As climate change causes the temperatures of the world’s oceans to increase, the fish calling those warmer oceans home could become smaller, scientists say. This is due to warmer oceans having less oxygen, and bigger fish requiring more of it. This could lead to issues for the fishing industry, and to food insecurity.

A team of international researchers, led by Renato Salvatteci from the Center for Ocean and Society at the Christian-Albrecht University of Kiel, analyzed a section of ocean floor sediment from between 116,000 and 130,000 years ago, during the last interglacial period when the planet was about two degrees Celsius warmer than it is now and contained less oxygen. The core of sediment studied had been collected by a research vessel in 2008 from the Humboldt Current system, which lies off the coast of Peru. The team’s paper, “Smaller fish species in a warm and oxygen-poor Humboldt Current system,” was published in Science.

“There are many lines of evidence saying that a warm ocean with less oxygen will drive [the] shrinking of the fishes of the world,” Salvatteci told Mongabay. “But this is the first one [with] empirical evidence showing smaller fishes in the last interglacial, a period warmer than today.”

The researchers found that, while more recent sediment deposits are dominated by the bones of anchovies, during the warmer interglacial period about 60 percent were of smaller species, including goby-like fish about half the size of anchovies, reported Science. According to Earth.com, the goby-like fish were better able to survive in water with less oxygen due to the surfaces of their gills being larger in comparison to the size of their bodies. Other smaller species included those typically found in deeper water, including Panama lightfish (Vinciguerria lucetia) and blue lanternfish.

Salvatteci and the other researchers said that the ocean conditions and fish communities in the Peruvian waters are moving toward those of the last interglacial period, which could mean a threat to global fish supplies, Mongabay reported. In addition to the warmer waters posing a threat to larger fish species, industrial fishing creates added pressure, said Arnaud Bertrand, study co-author and scientist at the French National Research Institute for Sustainable Development.

“Additional pressures from fishing could also be affecting fish size and communities, so it has been hard to tell if it is the warming climate that is affecting fish size or fishing pressure,” Bertrand said in a joint interview with Salvatteci with Mongabay. “But during the interglacial period, this fishing pressure wasn’t present.”

The anchovy industry in Peru had its highest annual catch of over 13 million metric tons back in 1971, according to Oceana. While the fishery remains one of the largest in the world, since then catches have decreased, with a yearly average of four to eight million metric tons, Mongabay reported.

“Nobody knows when we are going to reach a tipping point, but… the peak of anchovy production in Peru has already passed,” Salvatteci told Mongabay. “Maybe there will be years with huge anchovies in the ocean, but the trend is to lower anchovy biomass in the ocean in front of Peru, because of warming [and] because of the oxygenation. But we don’t know when that will happen.”
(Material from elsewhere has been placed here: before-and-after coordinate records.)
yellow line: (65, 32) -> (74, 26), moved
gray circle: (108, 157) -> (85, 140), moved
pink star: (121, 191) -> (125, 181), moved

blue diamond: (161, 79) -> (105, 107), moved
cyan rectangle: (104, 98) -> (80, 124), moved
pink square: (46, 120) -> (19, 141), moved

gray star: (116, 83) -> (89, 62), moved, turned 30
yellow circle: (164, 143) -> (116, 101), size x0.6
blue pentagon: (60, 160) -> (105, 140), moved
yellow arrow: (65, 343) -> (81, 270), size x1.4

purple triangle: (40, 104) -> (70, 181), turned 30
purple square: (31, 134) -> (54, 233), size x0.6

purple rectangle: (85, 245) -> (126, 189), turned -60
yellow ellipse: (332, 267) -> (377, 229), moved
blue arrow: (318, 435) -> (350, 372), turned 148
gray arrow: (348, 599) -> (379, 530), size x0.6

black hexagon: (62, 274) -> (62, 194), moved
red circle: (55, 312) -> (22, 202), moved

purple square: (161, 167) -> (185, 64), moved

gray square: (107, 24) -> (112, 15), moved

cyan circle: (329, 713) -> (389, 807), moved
A shift in ocean temperatures similar to those in the study could not only affect marine biodiversity, but it could also threaten fisheries worldwide, reported Eurasia Review.

In a related perspective, Moriaki Yasuhara, an associate professor at the School of Biological Sciences at The University of Hong Kong, and Curtis Deutsch, professor of geosciences and the High Meadows Environmental Institute at Princeton University, wrote, “The findings of Salvatteci et al. are the latest addition to the emerging evidence that a warmer future will alter ecological communities in tropical oceans, which disproportionately affect developing countries, where reliance on small-scale fishing is especially high,” Eurasia Review reported.
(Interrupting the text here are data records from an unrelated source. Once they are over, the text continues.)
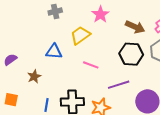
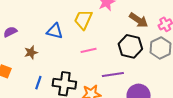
yellow trapezoid: (80, 35) -> (83, 20), turned -40
pink line: (91, 65) -> (89, 50), turned -42

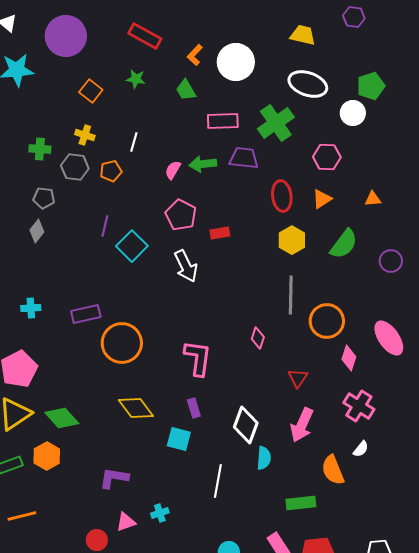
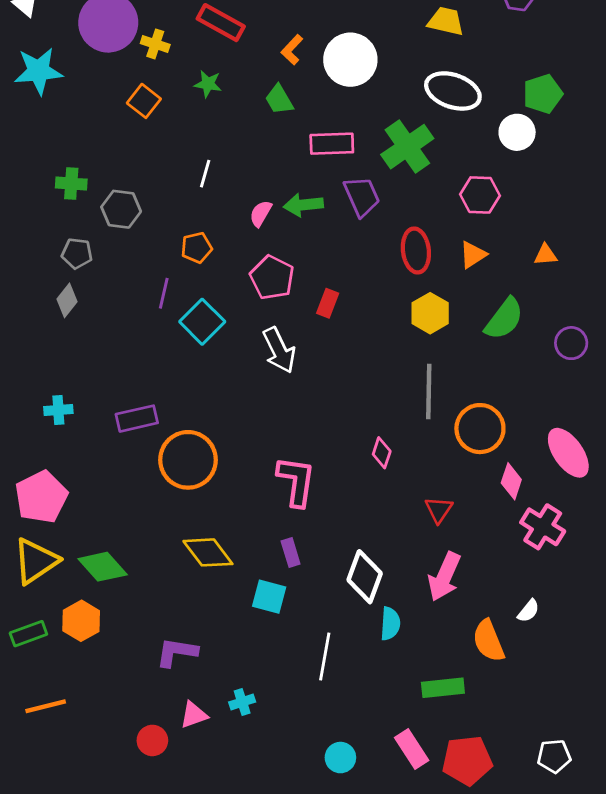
yellow cross: (85, 135) -> (155, 44), moved
purple trapezoid: (244, 158) -> (362, 196), turned 60
orange pentagon: (111, 171) -> (197, 248), moved
red rectangle: (220, 233) -> (328, 303), turned -60
pink cross: (359, 406) -> (543, 527), moved

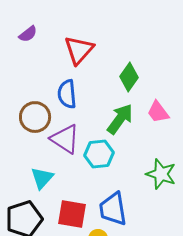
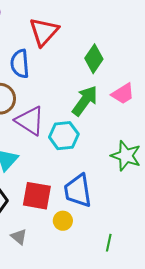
blue semicircle: (67, 94) -> (20, 64), moved
pink trapezoid: (158, 112) -> (123, 94), turned -85

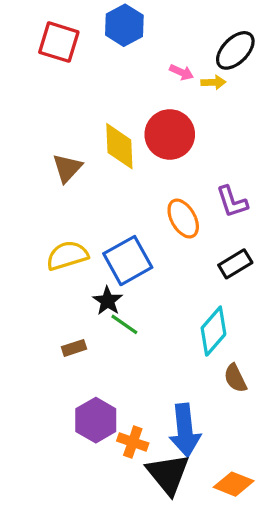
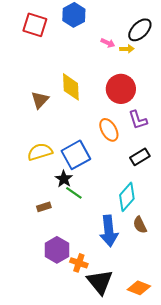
red circle: (170, 134) -> (121, 89), moved
blue arrow: (185, 430) -> (109, 231), moved

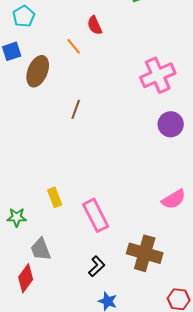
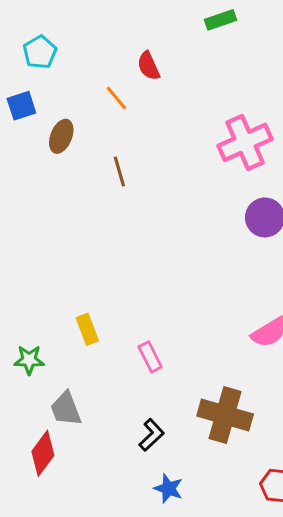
brown ellipse: (38, 71) -> (61, 136), size x0.7
brown line: (76, 109) -> (119, 172), moved, turned -36
pink rectangle: (96, 215) -> (150, 357), size x0.6

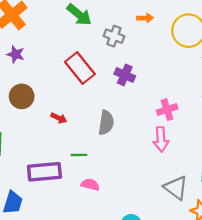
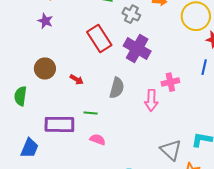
purple cross: (125, 75) -> (137, 49), size x1.5
brown circle: (22, 96) -> (45, 68), moved
pink arrow: (161, 139) -> (151, 100), moved

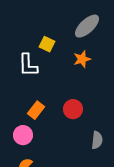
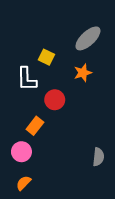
red circle: (73, 109) -> (55, 100), moved

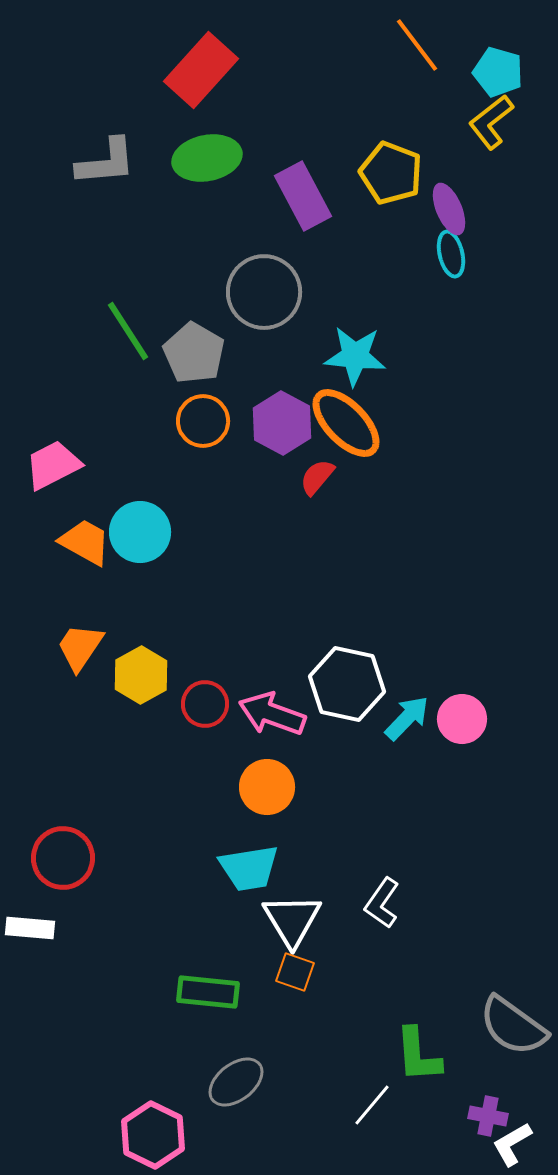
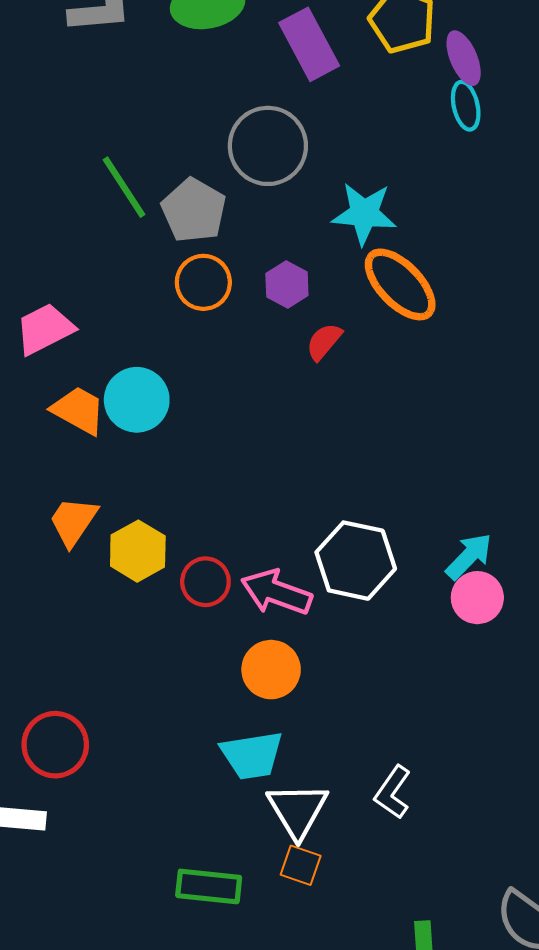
purple hexagon: (282, 423) -> (287, 284), size x0.7
orange ellipse: (346, 423) -> (400, 284), moved
cyan arrow: (407, 718) -> (469, 556), moved

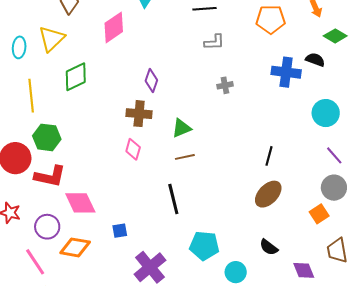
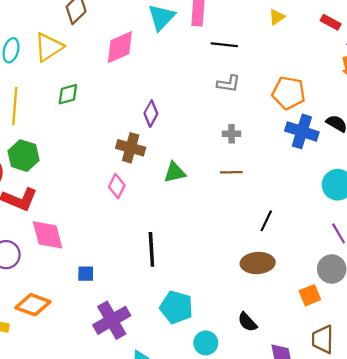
orange pentagon: (271, 19) -> (289, 93), moved
green diamond: (76, 77) -> (68, 94), size x0.7
brown line: (185, 157) -> (231, 172), moved
brown ellipse: (268, 194) -> (258, 263), turned 32
orange diamond: (75, 247) -> (33, 305), moved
A professor of marine conservation biology at Canada’s Dalhousie University, Boris Worm, who wasn’t involved in the research, told Mongabay, “[The study’s] findings support the prediction that warmer waters will hold smaller fish that may be better adapted to future conditions, but less likely to feed the world.”

Cristen Hemingway Jaynes is a writer of fiction and nonfiction. She holds a JD and an Ocean & Coastal Law Certificate from University of Oregon School of Law and an MA in Creative Writing from Birkbeck, University of London.